Case 1: Training R²: 0.009950688019452314
Case 1: Test R²: 0.0034163395508415295
Case 1: Test RMSE: 1441.8455811188421
Case 1: Test MAE: 25.28637293162364
Case 2: Training R²: 0.049915792364760736
Case 2: Test R²: 0.022231186110131973
Case 2: Test RMSE: 1414.6244812277246
Case 2: Test MAE: 25.025348159416414
Case 3: Training R²: 0.07347466201590014
Case 3: Test R²: 0.04978483276307333
Case 3: Test RMSE: 1374.7601875944656
Case 3: Test MAE: 24.284935030470688
Case 4: Training R²: 0.3005588037487471
Case 4: Test R²: 0.30160172341699276
Case 4: Test RMSE: 1010.4344561482964
Case 4: Test MAE: 20.65370367148405


### Reflection 4

Compare the train vs test results for each.

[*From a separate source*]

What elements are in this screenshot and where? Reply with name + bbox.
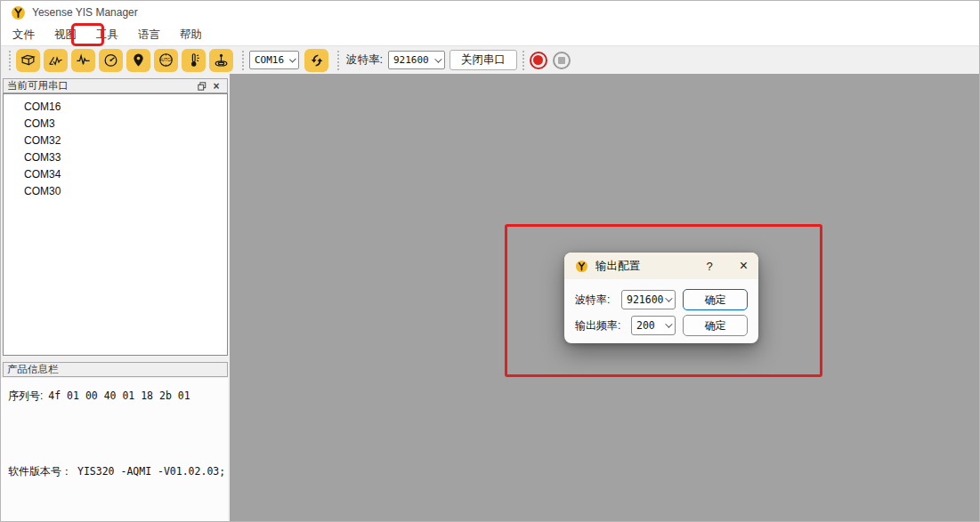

Did Case 1 overfit or underfit? Explain: This case was an extreme underfit with very low R² results and large errors in the RMSE and MAE

Did Case 2 overfit or underfit? Explain: Again a case of underfit though there was an improvement. This might be more of the model being to simple than and underfit problem

Did Case 3 overfit or underfit? Explain: There is a modest improvement vs the first 2 cases but still likely underfit in the data with the RMSE and the MAE scores

Did Case 4 overfit or underfit? Explain: This was the highest performer of the 4 cases explaining 30% variance and a much lower RMSE and MAE

Adding Age

Did adding age improve the model: Yes it did improve the model but not by enough to conclude it as significant

Propose a possible explanation (consider how age might affect ticket price, and whether the data supports that): There is a possibility that there were different fares depending on the age of the passenger but that is not always the case and that could be effected by other variables which these regressions would not catch

Worst

Which case performed the worst: Case 1

How do you know: R² both in train and test were below 1% and the both the RMSE and MAE values were the highest of any of the cases

Do you think adding more training data would improve it (and why/why not): No, age is clearly a poor predictor of fare there is no indication in any of the values that adding additional data would yield a more accurate result

Best

Which case performed the best: Case 4

How do you know: R² for both train and test is around 30% which is the highest of the cases and the RSME and MAE values are the lowest of the 4 cases indicating the highest accuracy

Do you think adding more training data would improve it (and why/why not): Yes, this model appears to be learning with the train and testing data being similar I believe it would be improved by adding more data.